Print version ISSN 0100-6991

Rev. Col. Bras. Cir. vol.40 no.6 Rio de Janeiro Nov./Dec. 2013

http://dx.doi.org/10.1590/S0100-69912013000600005 

ARTIGO ORIGINAL

 

Tratamento cirúrgico de carcinomas cutâneos pelo Sistema Único de Saúde: análise de custos

 

 

Karine Helena BócoliI; Daniela Francescato VeigaII; Isaías Vieira CabralIII; Marcelo Prado de CarvalhoIV; Neil Ferreira NovoV; Joel Veiga Filho VI; Lydia Masako FerreiraTCBC-SPVII

IAluna de Graduação do Curso de Medicina da UNIVÁS - Universidade do Vale do Sapucaí
IIProfessora Orientadora do Programa de Pós-Graduação em Cirurgia Translacional da UNIFESP-EPM e do Mestrado Profissional em Ciências aplicadas à Saúde da UNIVÁS
IIIMédico Residente do Serviço de Cirurgia Plástica da UNIVÁS
IVPreceptor da Divisão de Cirurgia Plástica - Serviço de Cirurgia Plástica da UNIVÁS
VProfessor Titular de Bioestatística da UNIVÁS
VICoordenador da Divisão de Cirurgia Plástica e Regente do Serviço de Cirurgia Plástica da UNIVÁS e Professor Orientador do Mestrado Profissional em Ciências aplicadas à Saúde da UNIVÁS
VIIProfessora Titular da Disciplina de Cirurgia Plástica da UNIFESP-EPM e Professora orientadora do Programa de Pós-graduação em Cirurgia Translacional da UNIFESP

Endereço para correspondência

 

 


RESUMO

OBJETIVO: analisar os custos do tratamento cirúrgico de carcinomas cutâneos, realizado em serviço de Cirurgia Plástica de hospital universitário, em pacientes do Sistema Único de Saúde (SUS).
MÉTODOS:setenta e um pacientes foram incluídos e registrados seus dados sociodemográficos e da operação. Para análise de custos diretos foi considerado o período de internação do paciente, incluindo custos materiais e humanos.
RESULTADOS: o custo material médio por procedimento foi R$.324,70, e o valor médio da taxa de serviço hospitalar, segundo a tabela do SUS, foi R$.193,66. Com isso, obteve-se um custo total médio de R$.518,36 por procedimento. Entretanto, o valor médio repassado pelo SUS ao hospital por procedimento foi R$.429,19.
CONCLUSÃO: o tratamento cirúrgico dos carcinomas cutâneos gerou para o hospital, um déficit médio de R$.89,16 reais por procedimento.
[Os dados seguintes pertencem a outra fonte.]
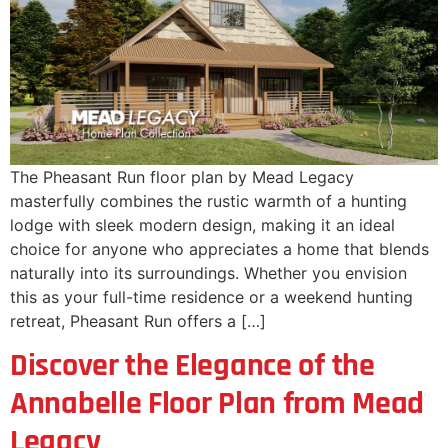
The Pheasant Run floor plan by Mead Legacy
masterfully combines the rustic warmth of a hunting
lodge with sleek modern design, making it an ideal
choice for anyone who appreciates a home that blends
naturally into its surroundings. Whether you envision
this as your full-time residence or a weekend hunting
retreat, Pheasant Run offers a […]
Discover the Elegance of the
Annabelle Floor Plan from Mead
Legacy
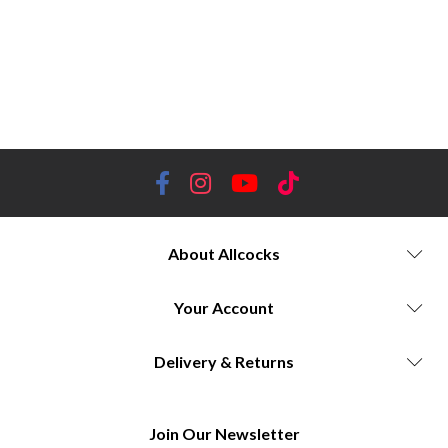
wellingtons, specialized designs, limited-edition collections, style, Allcocks Country stockist, luxury, reliability,
footwear technology.
Allcocks Country, Le Chameau boots, Wellington boots, French boots, outdoor footwear, durable
footwear, waterproof boots, high-quality boots, stylish boots, comfortable boots, iconic boots, premium boots, handcrafted
boots, outdoor gear, country clothing, outdoor fashion, French elegance, outdoor pursuits, countryside footwear, reliable
boots, long-lasting boots, weatherproof boots, outdoor lifestyle, outdoor adventure.
About Allcocks
Your Account
Delivery & Returns
Join Our Newsletter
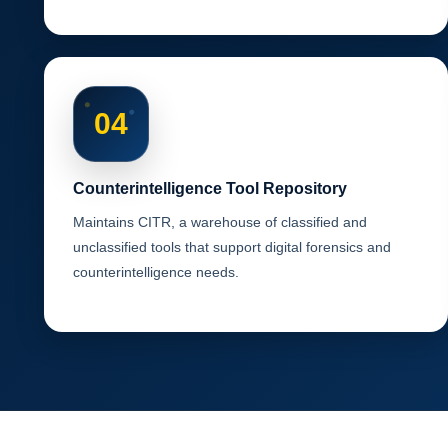
04
Counterintelligence Tool Repository
Maintains CITR, a warehouse of classified and
unclassified tools that support digital forensics and
counterintelligence needs.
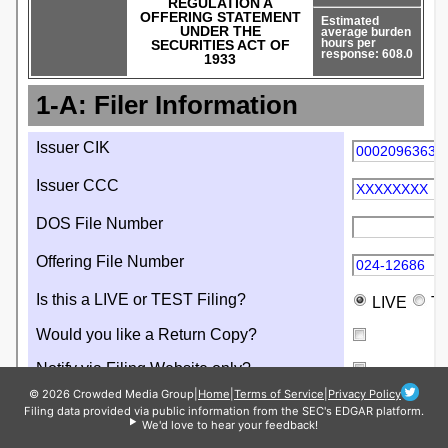
© 2026 Crowded Media Group
|
Home
|
Terms of Service
|
Privacy Policy
Filing data provided via public information from the SEC's EDGAR platform.
We'd love to hear your feedback!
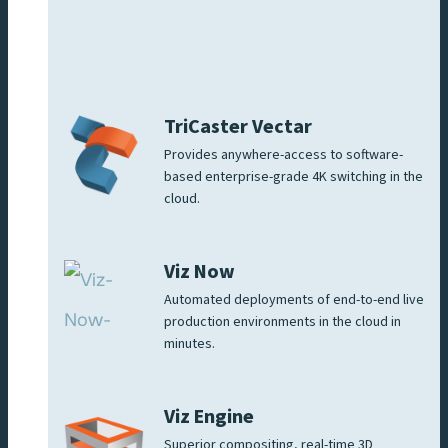
TriCaster Vectar
Provides anywhere-access to software-
based enterprise-grade 4K switching in the
cloud.
Viz Now
Automated deployments of end-to-end live
production environments in the cloud in
minutes.
Viz Engine
Superior compositing, real-time 3D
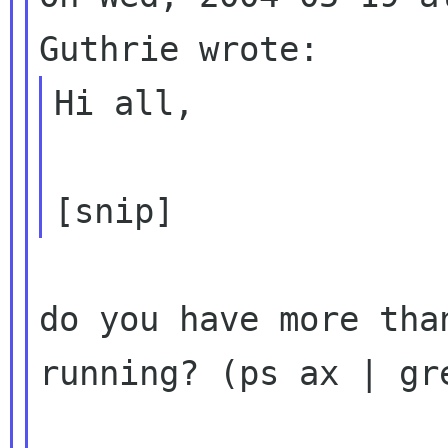
Hi all,

do you have more tha
running? (ps ax | gre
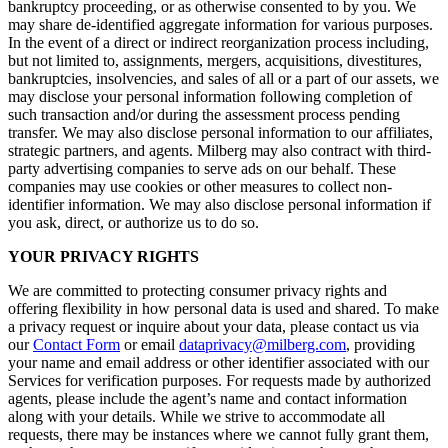
bankruptcy proceeding, or as otherwise consented to by you. We
may share de-identified aggregate information for various purposes.
In the event of a direct or indirect reorganization process including,
but not limited to, assignments, mergers, acquisitions, divestitures,
bankruptcies, insolvencies, and sales of all or a part of our assets, we
may disclose your personal information following completion of
such transaction and/or during the assessment process pending
transfer. We may also disclose personal information to our affiliates,
strategic partners, and agents. Milberg may also contract with third-
party advertising companies to serve ads on our behalf. These
companies may use cookies or other measures to collect non-
identifier information. We may also disclose personal information if
you ask, direct, or authorize us to do so.
YOUR PRIVACY RIGHTS
We are committed to protecting consumer privacy rights and
offering flexibility in how personal data is used and shared. To make
a privacy request or inquire about your data, please contact us via
our
Contact Form
or email
dataprivacy@milberg.com
, providing
your name and email address or other identifier associated with our
Services for verification purposes. For requests made by authorized
agents, please include the agent’s name and contact information
along with your details. While we strive to accommodate all
requests, there may be instances where we cannot fully grant them,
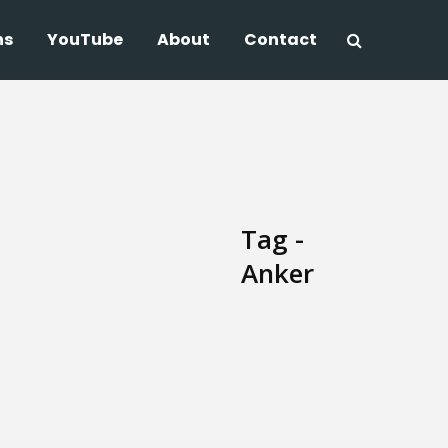
ns
YouTube
About
Contact
Tag -
Anker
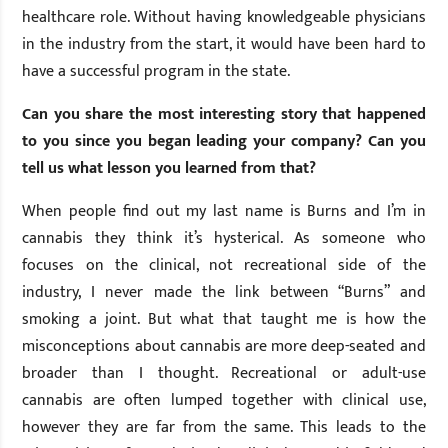
healthcare role. Without having knowledgeable physicians
in the industry from the start, it would have been hard to
have a successful program in the state.
Can you share the most interesting story that happened
to you since you began leading your company? Can you
tell us what lesson you learned from that?
When people find out my last name is Burns and I’m in
cannabis they think it’s hysterical. As someone who
focuses on the clinical, not recreational side of the
industry, I never made the link between “Burns” and
smoking a joint. But what that taught me is how the
misconceptions about cannabis are more deep-seated and
broader than I thought. Recreational or adult-use
cannabis are often lumped together with clinical use,
however they are far from the same. This leads to the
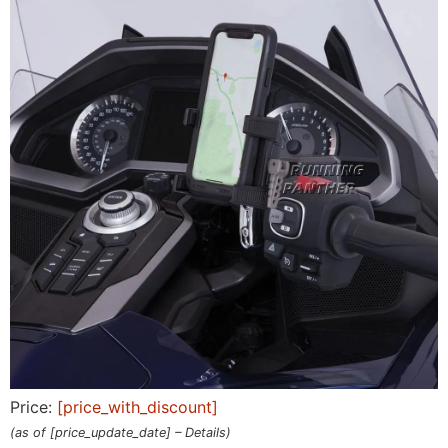
Price:
[price_with_discount]
(as of [price_update_date] –
Details
)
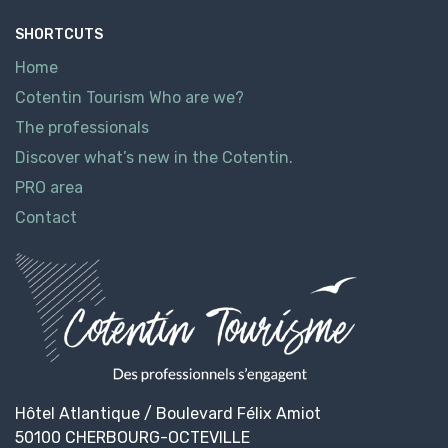
SHORTCUTS
Home
Cotentin Tourism Who are we?
The professionals
Discover what’s new in the Cotentin.
PRO area
Contact
Hôtel Atlantique / Boulevard Félix Amiot
50100 CHERBOURG-OCTEVILLE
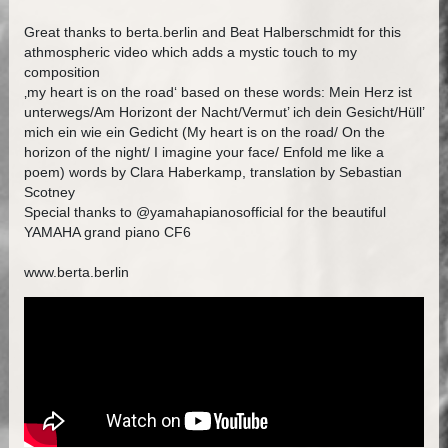
Great thanks to berta.berlin and Beat Halberschmidt for this
athmospheric video which adds a mystic touch to my
composition
‚my heart is on the road‘ based on these words: Mein Herz ist
unterwegs/Am Horizont der Nacht/Vermut’ ich dein Gesicht/Hüll’
mich ein wie ein Gedicht (My heart is on the road/ On the
horizon of the night/ I imagine your face/ Enfold me like a
poem) words by Clara Haberkamp, translation by Sebastian
Scotney
Special thanks to @yamahapianosofficial for the beautiful
YAMAHA grand piano CF6
www.berta.berlin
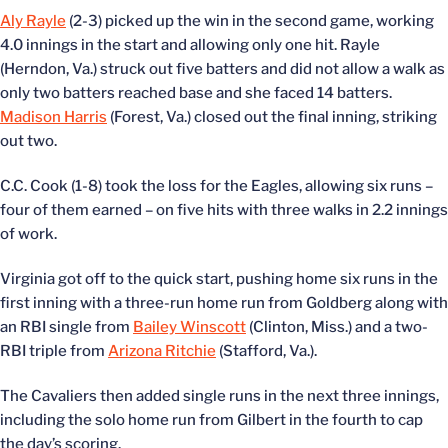
Aly Rayle
(2-3) picked up the win in the second game, working
4.0 innings in the start and allowing only one hit. Rayle
(Herndon, Va.) struck out five batters and did not allow a walk as
only two batters reached base and she faced 14 batters.
Madison Harris
(Forest, Va.) closed out the final inning, striking
out two.
C.C. Cook (1-8) took the loss for the Eagles, allowing six runs –
four of them earned – on five hits with three walks in 2.2 innings
of work.
Virginia got off to the quick start, pushing home six runs in the
first inning with a three-run home run from Goldberg along with
an RBI single from
Bailey Winscott
(Clinton, Miss.) and a two-
RBI triple from
Arizona Ritchie
(Stafford, Va.).
The Cavaliers then added single runs in the next three innings,
including the solo home run from Gilbert in the fourth to cap
the day’s scoring.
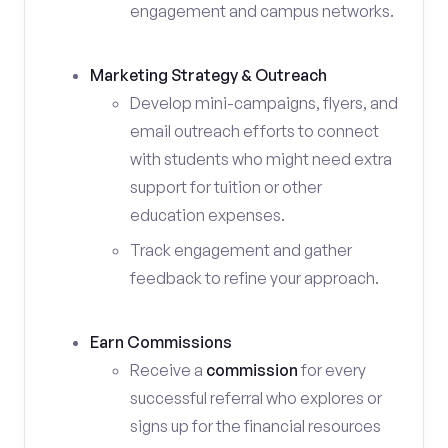
engagement and campus networks.
Marketing Strategy & Outreach
Develop mini-campaigns, flyers, and
email outreach efforts to connect
with students who might need extra
support for tuition or other
education expenses.
Track engagement and gather
feedback to refine your approach.
Earn Commissions
Receive a
commission
for every
successful referral who explores or
signs up for the financial resources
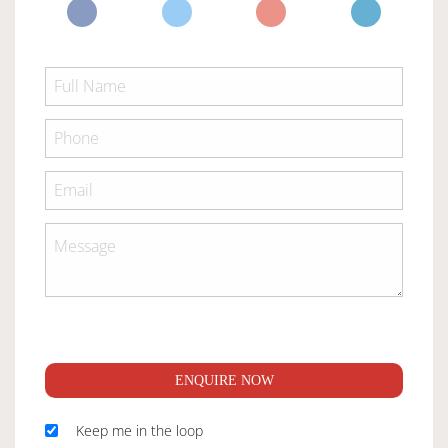
ENQUIRE NOW
Keep me in the loop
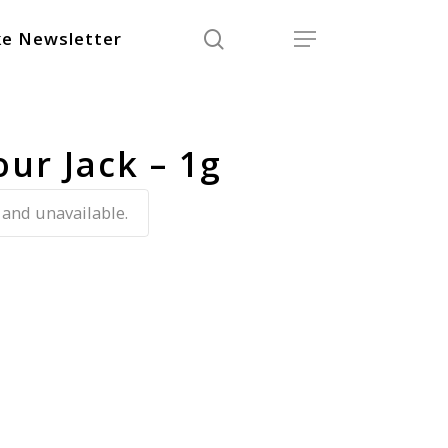
search
Menu
e Newsletter
our Jack – 1g
 and unavailable.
Descritores: Neoplasias cutâneas. Carcinoma. Cirurgia plástica. Honorários e preços. Sistema único de saúde.


 

 

INTRODUÇÃO

Os carcinomas de pele são as neoplasias mais comuns  em seres humanos1. Principalmente devido ao elevado número de casos, na Austrália, em 2001, ele foi, entre todos os tipos de câncer, o que gerou mais gastos com o tratamento, custando ao sistema de saúde daquele país US$.262 milhões, ou, aproximadamente, US$.14,60 per capita2.

Nos Estados Unidos, as despesas anuais com o tratamento de câncer de pele não melanoma chegam a US$.650 milhões para toda população e foi o quinto tipo de câncer a gerar mais gastos3. Os carcinomas de pele também têm cada vez mais impacto econômico na Europa4. Na Alemanha, as hospitalizações devido a eles, em 2003, custaram US$.281 milhões5.

No Brasil, o Instituto Nacional do Câncer (INCa) estima que, em 2012 e em 2013, o câncer da pele do tipo não melanoma será o mais incidente na população brasileira, com 134 mil novos casos, sendo 63 mil em homens e 71 mil em mulheres6. Apesar de ser a neoplasia mais incidente no Brasil, em ambos os sexos, considera-se que estes dados estejam subestimados pelo fato de muitas lesões suspeitas serem retiradas sem diagnóstico ou o mesmo ser feito erroneamente7.

A assistência à saúde da população é um problema enfrentado por vários países. Atualmente, tem crescido a necessidade de estudos que permitam avaliar o impacto econômico de ações em saúde8. A avaliação econômica é importante para a tomada de decisão quanto à alocação de recursos, visando uma maior eficiência na sua utilização9.

Considerando que as verbas públicas e privadas para a saúde são limitadas, a análise de custos e avaliação de resultados torna-se peça indispensável no desenvolvimento de políticas de saúde10.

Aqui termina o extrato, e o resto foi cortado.